Dynamically set bigquery table id in dataflow pipeline

Question

I have dataflow pipeline, it's in Python and this is what it is doing:

Read Message from PubSub. Messages are zipped protocol buffer. One Message receive on a PubSub contain multiple type of messages. See the protocol parent's message specification below:

message BatchEntryPoint {

 /**
 * EntryPoint
 * 
 * Description: Encapsulation message
 */
message EntryPoint {
// Proto Message
google.protobuf.Any proto = 1;

// Timestamp
google.protobuf.Timestamp timestamp = 4;
}

// Array of EntryPoint messages
repeated EntryPoint entrypoints = 1;
}

So, to explain a bit better, I have several protobuf messages. Each message must be packed in the proto field of the EntryPoint message, we are sending several messages at once because of MQTT limitations, that's why we then use a repeated field pointing to EntryPoint message on BatchEntryPoint.

Parsing the received messages.

Nothing fancy here, just unzipping and unserializing the message we just read from the PubSub. to get 'humain readable' data.

For Loop on BatchEntryPoint to evaluate each EntryPoint messages.
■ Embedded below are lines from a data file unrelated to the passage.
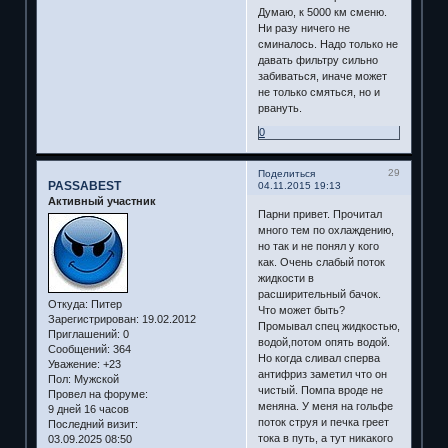
Думаю, к 5000 км сменю.
Ни разу ничего не
сминалось. Надо только не
давать фильтру сильно
забиваться, иначе может
не только смяться, но и
рвануть.
0
29
Поделиться
PASSABEST
04.11.2015 19:13
Активный участник
Парни привет. Прочитал
много тем по охлаждению,
но так и не понял у кого
как. Очень слабый поток
жидкости в
расширительный бачок.
Откуда:
Питер
Что может быть?
Зарегистрирован
: 19.02.2012
Промывал спец жидкостью,
Приглашений:
0
водой,потом опять водой.
Сообщений:
364
Но когда сливал сперва
Уважение:
+23
антифриз заметил что он
Пол:
Мужской
чистый. Помпа вроде не
Провел на форуме:
меняна. У меня на гольфе
9 дней 16 часов
поток струя и печка греет
Последний визит:
тока в путь, а тут никакого
03.09.2025 08:50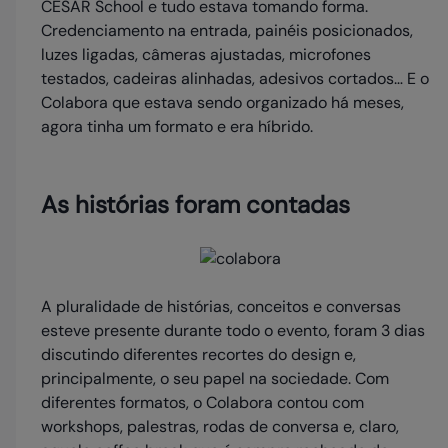
CESAR School e tudo estava tomando forma.
Credenciamento na entrada, painéis posicionados,
luzes ligadas, câmeras ajustadas, microfones
testados, cadeiras alinhadas, adesivos cortados… E o
Colabora que estava sendo organizado há meses,
agora tinha um formato e era híbrido.
As histórias foram contadas
A pluralidade de histórias, conceitos e conversas
esteve presente durante todo o evento, foram 3 dias
discutindo diferentes recortes do design e,
principalmente, o seu papel na sociedade. Com
diferentes formatos, o Colabora contou com
workshops, palestras, rodas de conversa e, claro,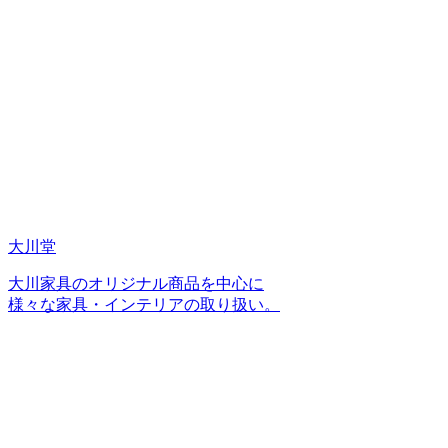
大川堂
大川家具のオリジナル商品を中心に
様々な家具・インテリアの取り扱い。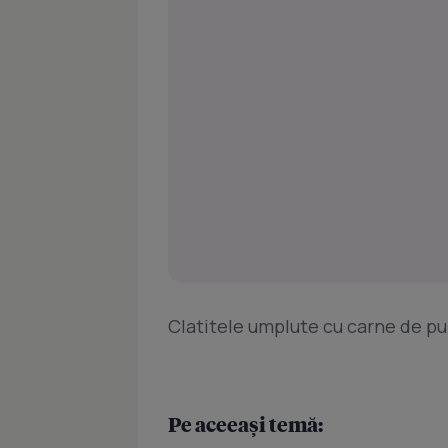
Clatitele umplute cu carne de pu
Pe aceeași temă: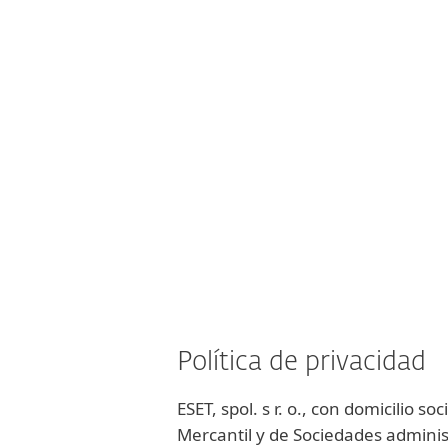
Para el Hogar
Para Empr
Protección para el Hogar
De
Política de privacidad
ESET, spol. s r. o., con domicilio s
Mercantil y de Sociedades administ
As Each messages on BatchEntryPoint can have different type, we need to process them differently

Parsed message data

Doing different process to get all information I need and format it to a BigQuery readable format

Write data to bigQuery

This is where my 'trouble' begin, so my code work but it is very dirty in my opinion and hardly maintainable. There is two things to be aware of.
Each message's type can be send to 3 different datasets, a r&d dataset, a dev dataset and a production dataset. let's say I have a message named System. It could go to:

my-project:rd_dataset.system
my-project:dev_dataset.system
my-project:prod_dataset.system

So this is what I am doing now:

console_records | 'Write to Console BQ' >> beam.io.WriteToBigQuery(
    lambda e: 'my-project:rd_dataset.table1' if dataset_is_rd_table1(e) else (
        'my-project:dev_dataset.table1' if dataset_is_dev_table1(e) else (
        'my-project:prod_dataset.table1' if dataset_is_prod_table1(e) else (
        'my-project:rd_dataset.table2' if dataset_is_rd_table2(e) else (
        'my-project:dev_dataset.table2' if dataset_is_dev_table2(e) else (
        ...) else 0

I have more than 30 different type of messages, making more of 90 lines for inserting data to big query.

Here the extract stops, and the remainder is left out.